# DATASET ENTRIES

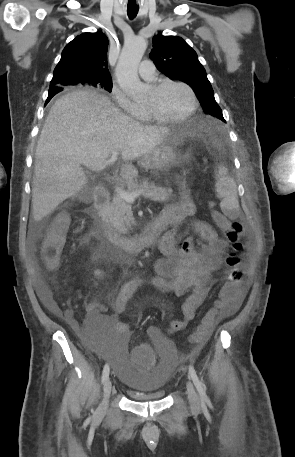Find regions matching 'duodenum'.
I'll return each mask as SVG.
<instances>
[{"mask_svg": "<svg viewBox=\"0 0 295 457\" xmlns=\"http://www.w3.org/2000/svg\"><path fill=\"white\" fill-rule=\"evenodd\" d=\"M110 193L99 188L94 196V205L86 213L90 216L96 234L105 250L111 254L134 253L151 246L163 232V222L157 217L149 222L138 238L122 237L117 235L107 220V207Z\"/></svg>", "mask_w": 295, "mask_h": 457, "instance_id": "duodenum-1", "label": "duodenum"}]
</instances>
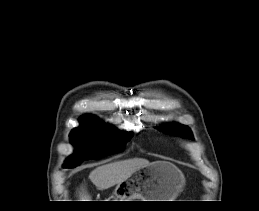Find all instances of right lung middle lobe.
I'll use <instances>...</instances> for the list:
<instances>
[{"label": "right lung middle lobe", "instance_id": "dd1d6c3e", "mask_svg": "<svg viewBox=\"0 0 259 211\" xmlns=\"http://www.w3.org/2000/svg\"><path fill=\"white\" fill-rule=\"evenodd\" d=\"M81 125L71 134V142L77 147V152L68 158L65 168H73L82 160L98 159L118 153L125 149V143L133 134L120 133L110 126L102 124L93 118H81Z\"/></svg>", "mask_w": 259, "mask_h": 211}]
</instances>
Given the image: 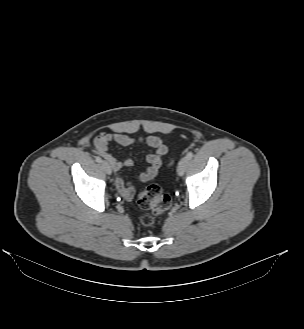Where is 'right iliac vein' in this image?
<instances>
[{
	"label": "right iliac vein",
	"instance_id": "obj_1",
	"mask_svg": "<svg viewBox=\"0 0 304 329\" xmlns=\"http://www.w3.org/2000/svg\"><path fill=\"white\" fill-rule=\"evenodd\" d=\"M101 165H102L104 171H105L107 174L110 175V174L112 173L111 167H110V165H109V163H108L107 161H102V162H101Z\"/></svg>",
	"mask_w": 304,
	"mask_h": 329
}]
</instances>
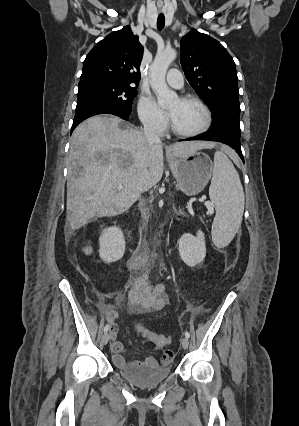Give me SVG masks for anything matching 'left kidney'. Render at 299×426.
<instances>
[{
    "instance_id": "1",
    "label": "left kidney",
    "mask_w": 299,
    "mask_h": 426,
    "mask_svg": "<svg viewBox=\"0 0 299 426\" xmlns=\"http://www.w3.org/2000/svg\"><path fill=\"white\" fill-rule=\"evenodd\" d=\"M179 254L183 262L194 267L204 261L206 256V245L204 233L199 230L196 236L185 233L179 239Z\"/></svg>"
}]
</instances>
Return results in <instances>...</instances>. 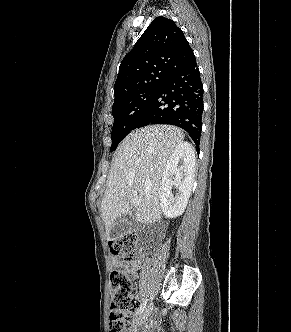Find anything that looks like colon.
<instances>
[{
  "label": "colon",
  "instance_id": "5ec220e1",
  "mask_svg": "<svg viewBox=\"0 0 291 332\" xmlns=\"http://www.w3.org/2000/svg\"><path fill=\"white\" fill-rule=\"evenodd\" d=\"M137 236L134 233L125 234L109 242L113 255L120 256L125 263L134 266L140 260L136 249ZM133 273L128 270H117L111 273L110 281L113 291L109 332H126L134 319V312L139 302L133 291Z\"/></svg>",
  "mask_w": 291,
  "mask_h": 332
}]
</instances>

# TASK DIRECTIONS
Within the records, in how many lines does the string "http" occur? Give the number and no other text.

# EXPECTED ANSWER
5